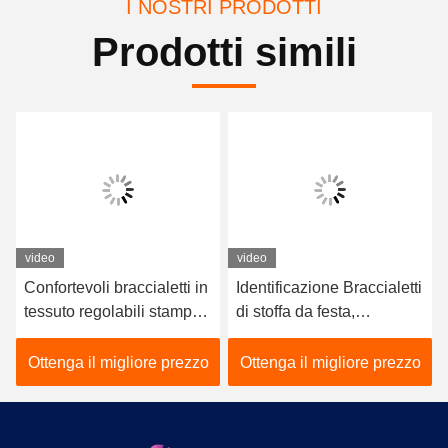
I NOSTRI PRODOTTI
Prodotti simili
video
video
Confortevoli braccialetti in
Identificazione Braccialetti
tessuto regolabili stampati
di stoffa da festa,
a colori
Braccialetti di stoffa da
festa
Ottenga il migliore prezzo
Ottenga il migliore prezzo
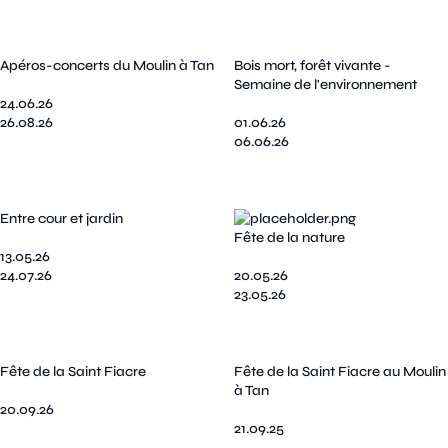
Apéros-concerts du Moulin à Tan
Bois mort, forêt vivante -
Semaine de l'environnement
24.06.26
26.08.26
01.06.26
06.06.26
Entre cour et jardin
Fête de la nature
13.05.26
24.07.26
20.05.26
23.05.26
Fête de la Saint Fiacre
Fête de la Saint Fiacre au Moulin
à Tan
20.09.26
21.09.25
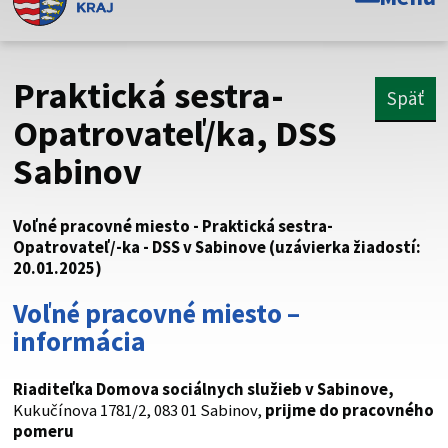
Toto je oficiálna webová stránka Prešovského
samosprávneho kraja. Oficiálne stránky využívajú doménu
psk.sk.
Praktická sestra-
Späť
Táto stránka je zabezpečená
Opatrovateľ/ka, DSS
Sabinov
Buďte pozorní a vždy sa uistite, že zdieľate informácie iba
cez zabezpečenú webovú stránku. Zabezpečená stránka
vždy začína https:// pred názvom domény webového sídla.
Voľné pracovné miesto - Praktická sestra-
Opatrovateľ/-ka - DSS v Sabinove (uzávierka žiadostí:
20.01.2025)
Voľné pracovné miesto –
informácia
Riaditeľka Domova sociálnych služieb v Sabinove
,
Kukučínova 1781/2, 083 01 Sabinov,
prijme do pracovného
pomeru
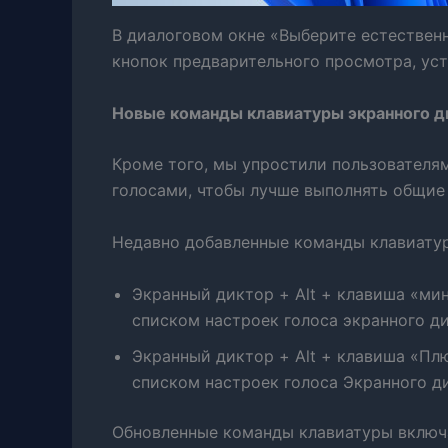
В диалоговом окне «Выберите естествен
кнопок предварительного просмотра, уст
Новые команды клавиатуры экранного д
Кроме того, мы упростили пользователя
голосами, чтобы лучше выполнять общие з
Недавно добавленные команды клавиатур
Экранный диктор + Alt + клавиша «ми
списком настроек голоса экранного д
Экранный диктор + Alt + клавиша «Пл
списком настроек голоса Экранного д
Обновленные команды клавиатуры включ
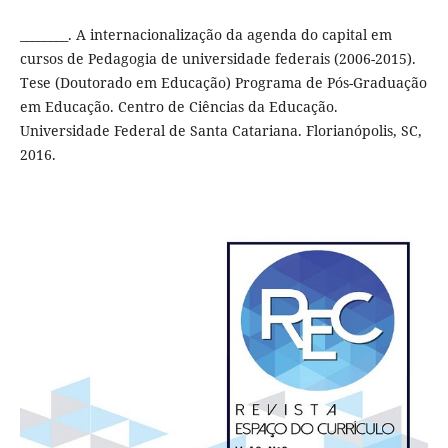
________. A internacionalização da agenda do capital em
cursos de Pedagogia de universidade federais (2006-2015).
Tese (Doutorado em Educação) Programa de Pós-Graduação
em Educação. Centro de Ciências da Educação.
Universidade Federal de Santa Catariana. Florianópolis, SC,
2016.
..............................
▸ Aim of the task: Return the entries above exactly, skipping any images.

▸ Reply:
I NOSTRI PRODOTTI
Prodotti simili
video
video
Confortevoli braccialetti in
Identificazione Braccialetti
tessuto regolabili stampati
di stoffa da festa,
a colori
Braccialetti di stoffa da
festa
Ottenga il migliore prezzo
Ottenga il migliore prezzo
Apéros-concerts du Moulin à Tan
Bois mort, forêt vivante -
Semaine de l'environnement
24.06.26
26.08.26
01.06.26
06.06.26
Entre cour et jardin
Fête de la nature
13.05.26
24.07.26
20.05.26
23.05.26
Fête de la Saint Fiacre
Fête de la Saint Fiacre au Moulin
à Tan
20.09.26
21.09.25
Toto je oficiálna webová stránka Prešovského
samosprávneho kraja. Oficiálne stránky využívajú doménu
psk.sk.
Praktická sestra-
Späť
Táto stránka je zabezpečená
Opatrovateľ/ka, DSS
Sabinov
Buďte pozorní a vždy sa uistite, že zdieľate informácie iba
cez zabezpečenú webovú stránku. Zabezpečená stránka
vždy začína https:// pred názvom domény webového sídla.
Voľné pracovné miesto - Praktická sestra-
Opatrovateľ/-ka - DSS v Sabinove (uzávierka žiadostí:
20.01.2025)
Voľné pracovné miesto –
informácia
Riaditeľka Domova sociálnych služieb v Sabinove
,
Kukučínova 1781/2, 083 01 Sabinov,
prijme do pracovného
pomeru
В диалоговом окне «Выберите естествен
кнопок предварительного просмотра, уст
Новые команды клавиатуры экранного д
Кроме того, мы упростили пользователя
голосами, чтобы лучше выполнять общие з
Недавно добавленные команды клавиатур
Экранный диктор + Alt + клавиша «ми
списком настроек голоса экранного д
Экранный диктор + Alt + клавиша «Пл
списком настроек голоса Экранного д
Обновленные команды клавиатуры включ
________. A internacionalização da agenda do capital em
cursos de Pedagogia de universidade federais (2006-2015).
Tese (Doutorado em Educação) Programa de Pós-Graduação
em Educação. Centro de Ciências da Educação.
Universidade Federal de Santa Catariana. Florianópolis, SC,
2016.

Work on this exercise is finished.